En décembre 2010, dans un petit pays, aux confins du Maghreb, la population excédée manifesta  violemment contre un tyran exécré. Après plusieurs jours de protestation populaire, la « Révolte du jasmin » emporta le tyran Ben Ali, qui s’enfuit, muni d’un sauf-conduit, avec sa fortune si mal acquise. Le Conseil constitutionnel tunisien reprit en main la populace et reconsolida son emprise sur le pouvoir. Un cacique de l’ancien régime, le Premier ministre sortant Mohamed Ghannouchi assura l’intérim et ils nous cogitera, sous peu, quelques modifications à la constitution, pour un futur scrutin, à la grande joie des petits bourgeois friands d’élections « démocratiques » où  le petit peuple aura l’opportunité d’entériner le choix de la gente armée, l’activité préféré des petits bourgeois « révoltés ».

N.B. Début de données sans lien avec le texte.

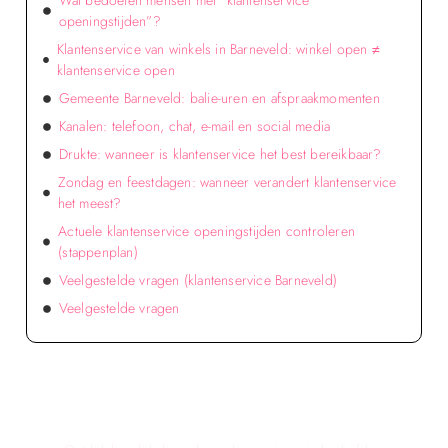
Wat bedoelen mensen met “klantenservice
openingstijden”?
Klantenservice van winkels in Barneveld: winkel open ≠
klantenservice open
Gemeente Barneveld: balie-uren en afspraakmomenten
Kanalen: telefoon, chat, e-mail en social media
Drukte: wanneer is klantenservice het best bereikbaar?
Zondag en feestdagen: wanneer verandert klantenservice
het meest?
Actuele klantenservice openingstijden controleren
(stappenplan)
Veelgestelde vragen (klantenservice Barneveld)
Veelgestelde vragen
Verken de voordelen van lokale reclame voor
jouw bedrijf!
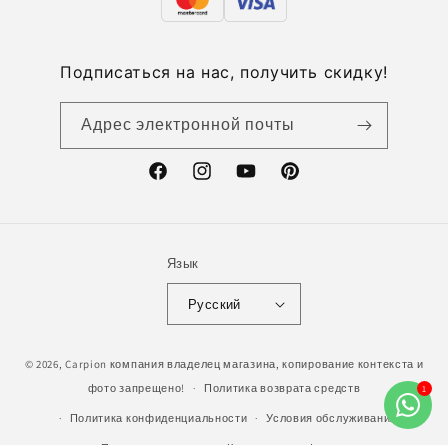
Подписаться на нас, получить скидку!
Адрес электронной почты
Facebook
Instagram
YouTube
Pinterest
Язык
Русский
© 2026,
Carpion
компания владелец магазина, копирование контекста и
фото запрещено!
Политика возврата средств
Политика конфиденциальности
Условия обслуживания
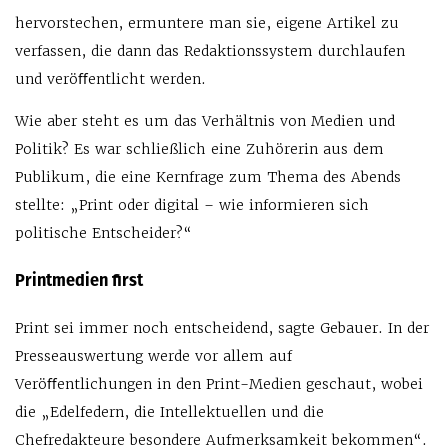
hervorstechen, ermuntere man sie, eigene Artikel zu
verfassen, die dann das Redaktionssystem durchlaufen
und veröﬀentlicht werden.
Wie aber steht es um das Verhältnis von Medien und
Politik? Es war schließlich eine Zuhörerin aus dem
Publikum, die eine Kernfrage zum Thema des Abends
stellte: „Print oder digital – wie informieren sich
politische Entscheider?“
Printmedien first
Print sei immer noch entscheidend, sagte Gebauer. In der
Presseauswertung werde vor allem auf
Veröﬀentlichungen in den Print-Medien geschaut, wobei
die „Edelfedern, die Intellektuellen und die
Chefredakteure besondere Aufmerksamkeit bekommen“.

En janvier 2011, inspirés par les événements de Tunis, de jeunes Égyptiens désoeuvrés branchés sur Internet et sur Facebook entament un soulèvement populaire pour renverser le régime militaire-autoritaire du vieux raïs et de tous ses technocrates.  Les technologies nouvelles offrent des moyens de communication mais elles ne fournissent pas, en kit, la conscience de classe, ni l’orientation politique, pas plus que l’expérience révolutionnaire. Ces jeunes cyber-révoltés de la Coalition du 6 mai ne connaissaient pas grand-chose à la politique et ils fut très faciles de les duper pour les vieux roublards de l’opposition patentée.

Rapidement, tout ce qui grenouille de petits bourgeois intellos occidentaux et de vieux politiciens sur le retour, s’agglutinèrent à ce mascaret. Les « Frères musulmans », dociles collabos du pouvoir, d’abord hésitants, entrèrent finalement dans la danse, divers comités de ‘contestataires’ de la vingt-cinquième heure surgirent de partout et chacun tenta d’accaparer la direction de l’action désorganisée et désorientée.

La lutte pour le pain, le travail, la dignité, l’équité et l’honnêteté devint assez rapidement, sous la férule des « petits bourgeois démocrates pacifistes », une bataille pour renverser Le tyran Moubarak.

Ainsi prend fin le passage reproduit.